How Closing Credit Cards Lowers Credit Scores

Closing credit cards down can seem like a good idea when trying to keep finances in order. Old cards which are no longer used but still bring unwanted blumph mail can be a nuisance. Those who have worked to put their credit in order may find that additional cards can seem like a temptation better shredded. However closing credit cards can lower ones credit score and isn’t necessarily a good practice.

The amount of credit a person has available on credit lines represents their credit to debt ratio which is a key factor in determining the Fico credit score. Card users who only utilize 30% or less of their available credit receive more points towards their credit scores than those who utilize a higher percentage of their available credit. This is one reason why it is never good practice to ‘max out’ ones credit card as it has an adverse affect on the credit score.

Thus a card user who has a credit card balance of $2000 should ideally have a combined credit limit of over $6500 to balance the credit to debt ratio.
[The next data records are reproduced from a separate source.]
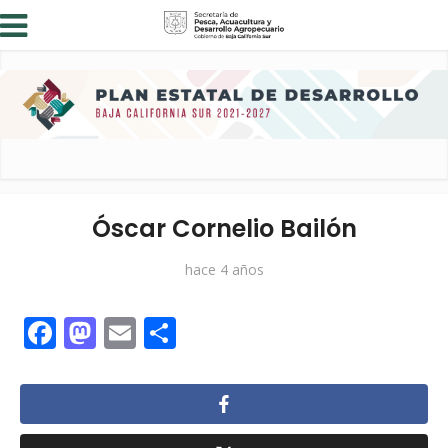
Óscar Cornelio Bailón
hace 4 años
Facebook
Mastodon
Email
Compartir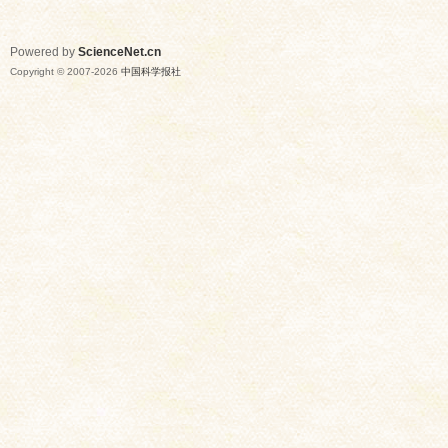
Powered by
ScienceNet.cn
Copyright © 2007-
2026
中国科学报社
网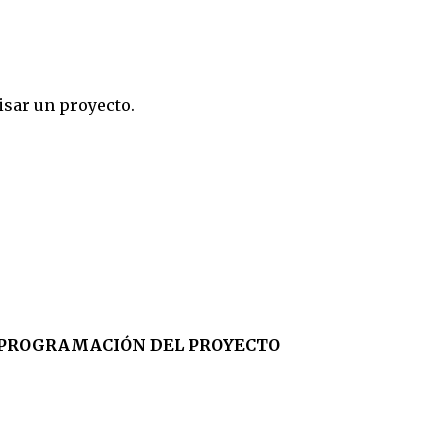
sar un proyecto.
Y PROGRAMACIÓN DEL PROYECTO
Card users who never carry a balance and always pay responsibly are less likely to see a significant drop in their credit scores by closing cards, but if they do so it should be done gradually.

Another key element of the Fico score is ones credit history which can count as 15% of the score. Obviously the longer ones credit history has been established the better, and closing down old credit cards can make a significant difference to ones credit score. Even if the oldest credit card is never used the account should be left open for the credit history it represents. If unused credit cards are subject to dormant activity charges then it is best if they are used occasionally to avoid the charges.

Credit history and credit to debt ratio are two of the key influencing factors in credit scores which is why cards should be left open. However this does not mean that there are not times when it is self defeating to retain them. If a credit card carries an annual charge then it would make sense to close it as there is no need to pay for the pleasure of carrying a credit card. The impact on ones credit score will be negative but it can recover if one keeps the percentage of credit to debt below the 30% mark.

The main thing to bear in mind is that credit cards should not be closed down prior to an application for a mortgage or loans as this is not a good time to do anything which would affect the Fico score negatively. Also if cards are closed down they should be done gradually and not all at once. It pays to know that keeping cards open is more of an asset where ones credit score is concerned than closing them, but that the credit score can bounce back. It is always good practice though to retain the oldest credit card.